Exercise data section start

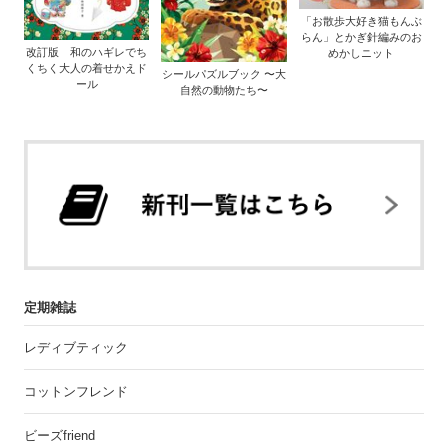
「お散歩大好き猫もんぶ
らん」とかぎ針編みのお
改訂版 和のハギレでち
めかしニット
くちく大人の着せかえド
シールパズルブック 〜大
ール
自然の動物たち〜
定期雑誌
レディブティック
コットンフレンド
ビーズfriend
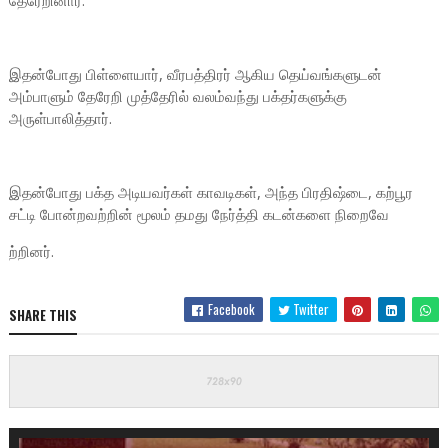
தேரேறினார்.
இதன்போது பிள்ளையார், வீரபத்திரர் ஆகிய தெய்வங்களுடன்
அம்பாளும் தேரேறி முத்தேரில் வலம்வந்து பக்தர்களுக்கு
அருள்பாலித்தார்.
இதன்போது பக்த அடியவர்கள் காவடிகள், அந்த பிரதிஷ்டை, கற்பூர
சட்டி போன்றவற்றின் மூலம் தமது நேர்த்தி கடன்களை நிறைவே
ற்றினர்.
Facebook
Twitter
SHARE THIS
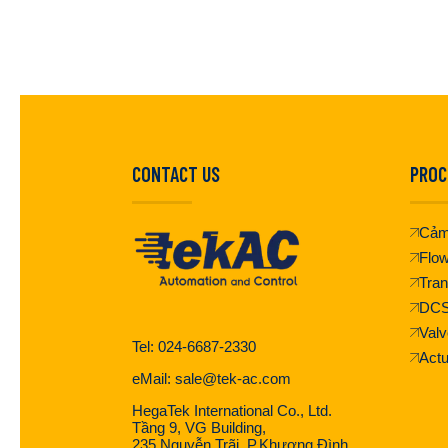
CONTACT US
PROC
Cảm
Flo
Tran
DC
Valv
Tel: 024-6687-2330
Actu
eMail: sale@tek-ac.com
HegaTek International Co., Ltd.
Tầng 9, VG Building,
235 Nguyễn Trãi, P.Khương Đình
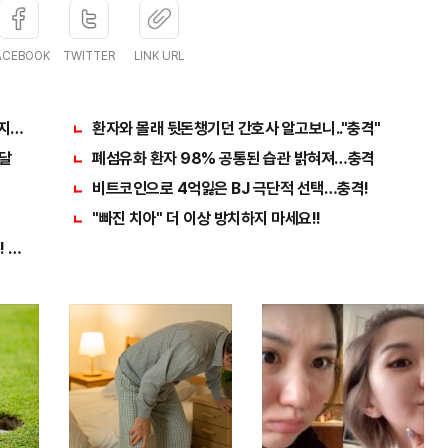
ACEBOOK
TWITTER
LINK URL
 지켰다!
환자와 몰래 뒷돈챙기던 간호사 알고보니.."충격"
한달
폐섬유화 환자 98% 공통된 습관 밝혀져…충격
비트코인으로 4억잃은 BJ 극단적 선택…충격!
"빠진 치아" 더 이상 방치하지 마세요!!
 미리 투자..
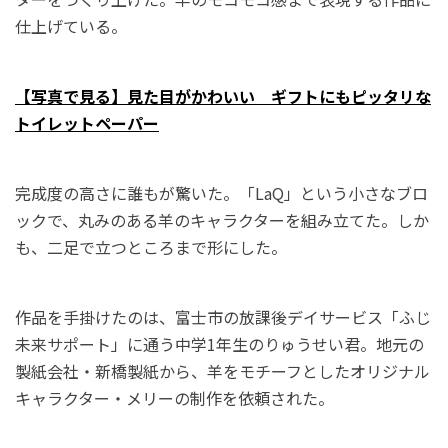
仕上げている。
【写真で見る】見た目がかわいい ギフトにもピッタリな
トイレットペーパー
完成度の高さに誰もが驚いた。「LaQ」という小さなブロ
ックで、丸みのある羊のキャラクターを組み立てた。しか
も、二足で立つところまで形にした。
作品を手掛けたのは、富士市の放課後デイサービス「ふじ
未来サポート」に通う中学1年生のりゅうせい君。地元の
製紙会社・新橋製紙から、羊をモチーフとしたオリジナル
キャラクター・メリーの制作を依頼された。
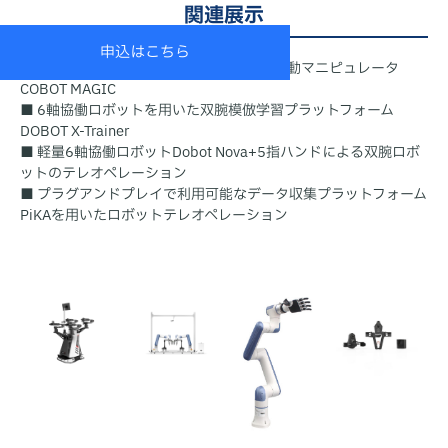
関連展示
申込はこちら
■
オープンソースの完全遠隔操作の双腕移動マニピュレータ
COBOT MAGIC
■
6軸協働ロボットを用いた双腕模倣学習プラットフォーム
DOBOT X-Trainer
■ 軽量6軸協働ロボットDobot Nova+5指ハンドによる双腕ロボ
ットのテレオペレーション
■ プラグアンドプレイで利用可能なデータ収集プラットフォーム
PiKAを用いたロボットテレオペレーション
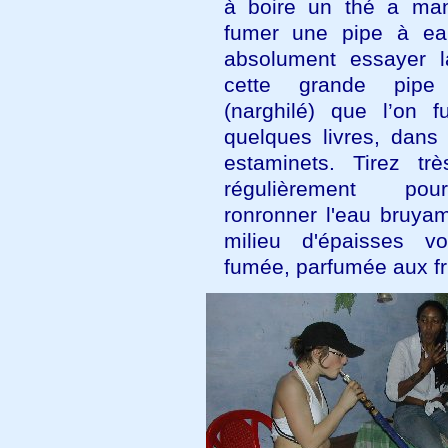
à boire un thé a ma
fumer une pipe à eau
absolument essayer l
cette grande pip
(narghilé) que l’on 
quelques livres, dans 
estaminets. Tirez trè
régulièrement pou
ronronner l'eau bruya
milieu d'épaisses v
fumée, parfumée aux fru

Exercise data section end

**Work item**: Look back at the data above, then output exactly the lines from the line holding "235 Nguyễn Trãi, P.Khương Đình" up to and including the line holding "作品を手掛けたのは、富士市の放課後デイサービス「ふじ". Leave out the pictures.

**Task result**:
235 Nguyễn Trãi, P.Khương Đình
ACEBOOK
TWITTER
LINK URL
 지켰다!
환자와 몰래 뒷돈챙기던 간호사 알고보니.."충격"
한달
폐섬유화 환자 98% 공통된 습관 밝혀져…충격
비트코인으로 4억잃은 BJ 극단적 선택…충격!
"빠진 치아" 더 이상 방치하지 마세요!!
 미리 투자..
仕上げている。
【写真で見る】見た目がかわいい ギフトにもピッタリな
トイレットペーパー
完成度の高さに誰もが驚いた。「LaQ」という小さなブロ
ックで、丸みのある羊のキャラクターを組み立てた。しか
も、二足で立つところまで形にした。
作品を手掛けたのは、富士市の放課後デイサービス「ふじ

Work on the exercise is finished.